フランスがベンゼマ不在でも強い理由。エムバペ中心のチームと前回王者が取り戻したスタイル。
エース級の選手が大会前にチームを去った。それでも、依然として強さを誇示している。
フランス代表はカタール・ワールドカップでベスト8進出を果たしている。準々決勝では、イングランドと激突する。
■ベンゼマの離脱
フランスはカタールW杯直前にカリム・ベンゼマが負傷した。代表のスタッフと協議したのち、ベンゼマの離脱が決定した。
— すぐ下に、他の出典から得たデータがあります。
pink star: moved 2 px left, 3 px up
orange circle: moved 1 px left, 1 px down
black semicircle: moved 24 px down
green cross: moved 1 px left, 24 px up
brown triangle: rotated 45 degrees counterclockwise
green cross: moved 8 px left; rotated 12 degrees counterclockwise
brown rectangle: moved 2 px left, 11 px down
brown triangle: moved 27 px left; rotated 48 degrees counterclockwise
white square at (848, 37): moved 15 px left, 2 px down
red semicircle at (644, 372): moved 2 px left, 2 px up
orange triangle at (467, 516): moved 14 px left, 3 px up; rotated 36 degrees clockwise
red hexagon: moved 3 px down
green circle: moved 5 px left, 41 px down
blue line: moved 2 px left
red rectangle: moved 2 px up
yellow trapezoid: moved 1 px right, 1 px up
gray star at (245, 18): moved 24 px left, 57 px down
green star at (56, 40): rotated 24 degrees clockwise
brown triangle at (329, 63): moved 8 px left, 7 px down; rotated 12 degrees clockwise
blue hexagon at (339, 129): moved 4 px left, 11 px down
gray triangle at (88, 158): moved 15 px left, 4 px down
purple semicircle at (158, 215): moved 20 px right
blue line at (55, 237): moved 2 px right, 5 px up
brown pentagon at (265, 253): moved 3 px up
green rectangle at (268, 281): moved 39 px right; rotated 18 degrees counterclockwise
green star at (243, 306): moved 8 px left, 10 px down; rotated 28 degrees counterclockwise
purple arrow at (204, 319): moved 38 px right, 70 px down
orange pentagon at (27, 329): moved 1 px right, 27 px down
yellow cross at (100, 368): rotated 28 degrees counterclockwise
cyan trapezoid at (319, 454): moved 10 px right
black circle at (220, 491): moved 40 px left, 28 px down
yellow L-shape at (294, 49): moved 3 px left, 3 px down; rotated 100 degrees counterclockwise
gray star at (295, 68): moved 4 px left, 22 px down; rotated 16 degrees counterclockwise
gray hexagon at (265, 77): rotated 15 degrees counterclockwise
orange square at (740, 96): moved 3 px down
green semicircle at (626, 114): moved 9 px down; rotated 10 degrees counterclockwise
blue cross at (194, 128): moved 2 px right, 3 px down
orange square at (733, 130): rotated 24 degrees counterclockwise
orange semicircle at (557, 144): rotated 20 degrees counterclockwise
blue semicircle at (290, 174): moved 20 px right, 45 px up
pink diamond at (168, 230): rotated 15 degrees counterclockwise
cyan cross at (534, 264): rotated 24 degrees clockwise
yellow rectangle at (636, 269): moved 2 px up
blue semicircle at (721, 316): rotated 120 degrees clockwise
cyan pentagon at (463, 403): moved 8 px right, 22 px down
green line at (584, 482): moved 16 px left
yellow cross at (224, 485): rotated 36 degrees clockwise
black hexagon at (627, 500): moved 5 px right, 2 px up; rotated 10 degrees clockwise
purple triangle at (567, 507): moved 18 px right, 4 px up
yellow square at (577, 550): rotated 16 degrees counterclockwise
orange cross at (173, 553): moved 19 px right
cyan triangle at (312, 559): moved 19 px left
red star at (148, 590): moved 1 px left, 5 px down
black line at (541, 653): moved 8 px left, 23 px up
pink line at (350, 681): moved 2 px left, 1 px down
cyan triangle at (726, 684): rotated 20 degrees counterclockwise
ベンゼマは昨シーズン、レアル・マドリーで46試合44得点をマーク。マドリーのチャンピオンズリーグ制覇とリーガエスパニョーラ優勝に大きく貢献して、2022年のバロンドール賞を受賞した。
そのベンゼマを欠き、チームは弱体化すると思われた。だが蓋を開けてみれば開幕から2戦2勝でフランスはベスト16に一番乗りして、決勝トーナメント1回戦ではポーランドを下している。
「ベンゼマに関して、反対の意見は持っていない。でも、彼が代表に復帰して、フランス代表は戦術的にバランスを失った」
「それはUEFAネーションズリーグで見て取れたと思う。なんとか解決することができたけれど、時間が必要なのは明らかだった」
オリヴィエ・ジルーは以前、そのように語っていた。これはベンゼマが悪い、という話ではない。ベンゼマ、またキリアン・エムバペ、アントワーヌ・グリーズマンといった選手を共存させるのが難しかったという話だ。
■前回王者のスタイル
ベンゼマがいなくなった。ただ、それは逆説的にフランスに戦術的なバランスをもたらした。
フランスは2018年のロシアW杯で優勝を達成した。ディディエ・デシャン監督は【4−2−3−1】を基本布陣としていた。CB型の選手を最終ラインに4人並べて、強固なチームを作り上げた。トップ下にグリーズマン、右にエムバペ、CFにジルーを据え、堅守速攻のスタイルで世界に頂点まで駆け抜けた。
中盤では、エンゴロ・カンテとポール・ポグバが躍動した。左のブレイス・マテュイディまで下がり、この3人がボール奪取のタスクを遂行した。それぞれが役割を全うした末に、フランスの勝利があった。
〈フランスの布陣〉
今大会のフランスは、その形に近いシステムとスタイルでプレーしている。
CFにジルー、左にエムバペ、右にウスマン・デンベレ、中盤にはアドリアン・ラビオ、グリーズマン、オウリエン・チュアメニ、最終ラインにリュカ・エルナンデス、ダヨト・ウパメカノ、ラファエル・ヴァラン、ジュール・クンデが入り、GKにウーゴ・ロリスというのがフランスのスタメンだ。
攻撃の時には、右インサイドハーフのグリーズマンがトップ下の位置にズレてくる。ラビオとチュアメニがダブルボランチになり、【4−3−3】から可変式の【4−2−3−1】が形成される。そう、ロシアW杯の時と同じ形だ。
決定力を発揮するのはエムバペだ。前線でジルーが起点となりながら、そこにグリーズマンからボールが供給される。均衡のとれ始めたチームの完成度は、ここにきて高まってきている。
「我々は1週間ほど早くワールドカップに向けた合宿に入ることができた。それは大きなアドバンテージだった。選手たちに暇な時間を与えなかったからね。インテリジェントな選手が揃っている時に、物事はうまく回り始める」とはデシャン監督の言葉だ。
過去、W杯で連覇を達成したのはブラジルとイタリアのみだ。フランスが目標を果たすため、強かに邁進している。